[Directions] Please say how many lines below include the word "жүргізеді", with nothing beyond the number.

[The data]
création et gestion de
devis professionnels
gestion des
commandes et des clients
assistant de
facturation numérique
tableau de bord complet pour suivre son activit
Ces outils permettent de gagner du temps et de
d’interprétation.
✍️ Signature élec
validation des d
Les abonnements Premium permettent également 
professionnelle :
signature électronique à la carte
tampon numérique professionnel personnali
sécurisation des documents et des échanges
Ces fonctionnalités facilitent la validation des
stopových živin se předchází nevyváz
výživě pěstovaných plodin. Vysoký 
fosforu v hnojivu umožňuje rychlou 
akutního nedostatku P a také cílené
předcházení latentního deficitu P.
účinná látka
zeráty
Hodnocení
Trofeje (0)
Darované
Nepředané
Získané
--
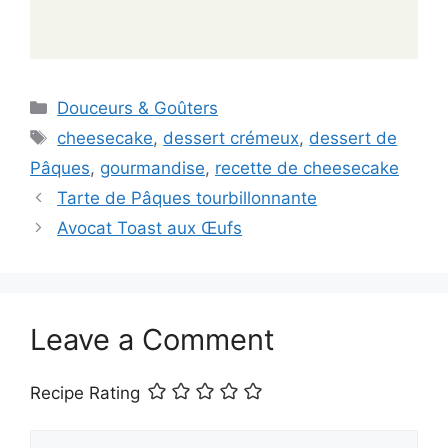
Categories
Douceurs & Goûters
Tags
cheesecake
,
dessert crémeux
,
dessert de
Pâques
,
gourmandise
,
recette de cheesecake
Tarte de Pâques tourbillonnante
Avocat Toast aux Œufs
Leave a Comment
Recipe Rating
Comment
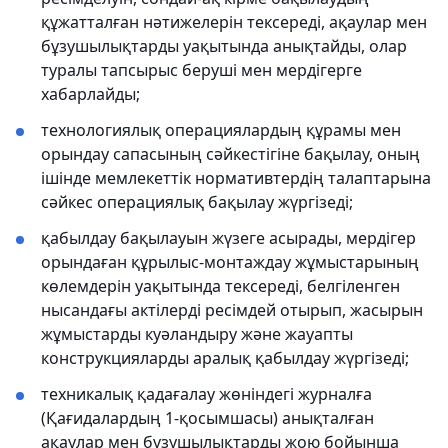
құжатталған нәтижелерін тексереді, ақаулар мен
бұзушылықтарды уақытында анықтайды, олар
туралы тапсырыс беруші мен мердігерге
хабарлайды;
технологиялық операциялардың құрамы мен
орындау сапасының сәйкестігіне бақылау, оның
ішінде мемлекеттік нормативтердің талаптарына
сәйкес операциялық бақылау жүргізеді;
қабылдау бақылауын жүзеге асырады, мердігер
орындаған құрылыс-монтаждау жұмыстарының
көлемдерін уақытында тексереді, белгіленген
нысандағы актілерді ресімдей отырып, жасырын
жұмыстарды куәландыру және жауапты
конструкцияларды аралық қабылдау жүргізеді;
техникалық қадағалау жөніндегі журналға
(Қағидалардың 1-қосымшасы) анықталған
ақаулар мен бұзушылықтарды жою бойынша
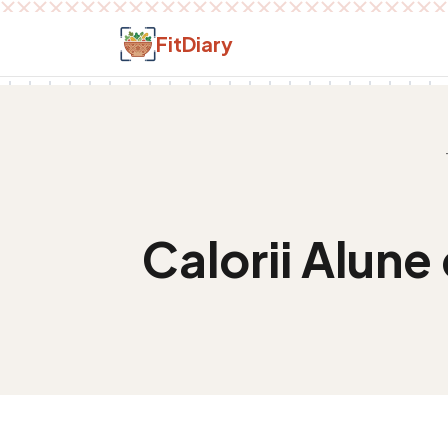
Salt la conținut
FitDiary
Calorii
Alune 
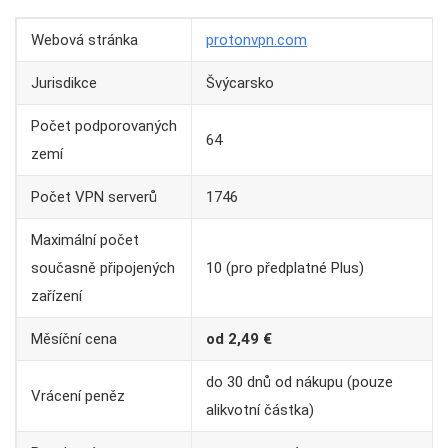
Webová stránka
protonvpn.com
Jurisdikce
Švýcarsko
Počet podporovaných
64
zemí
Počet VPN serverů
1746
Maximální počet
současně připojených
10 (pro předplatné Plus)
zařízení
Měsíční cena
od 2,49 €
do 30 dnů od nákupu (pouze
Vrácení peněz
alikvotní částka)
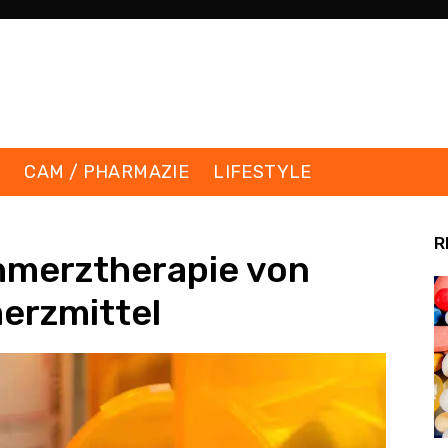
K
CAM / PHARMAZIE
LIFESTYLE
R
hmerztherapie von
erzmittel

[Response] 2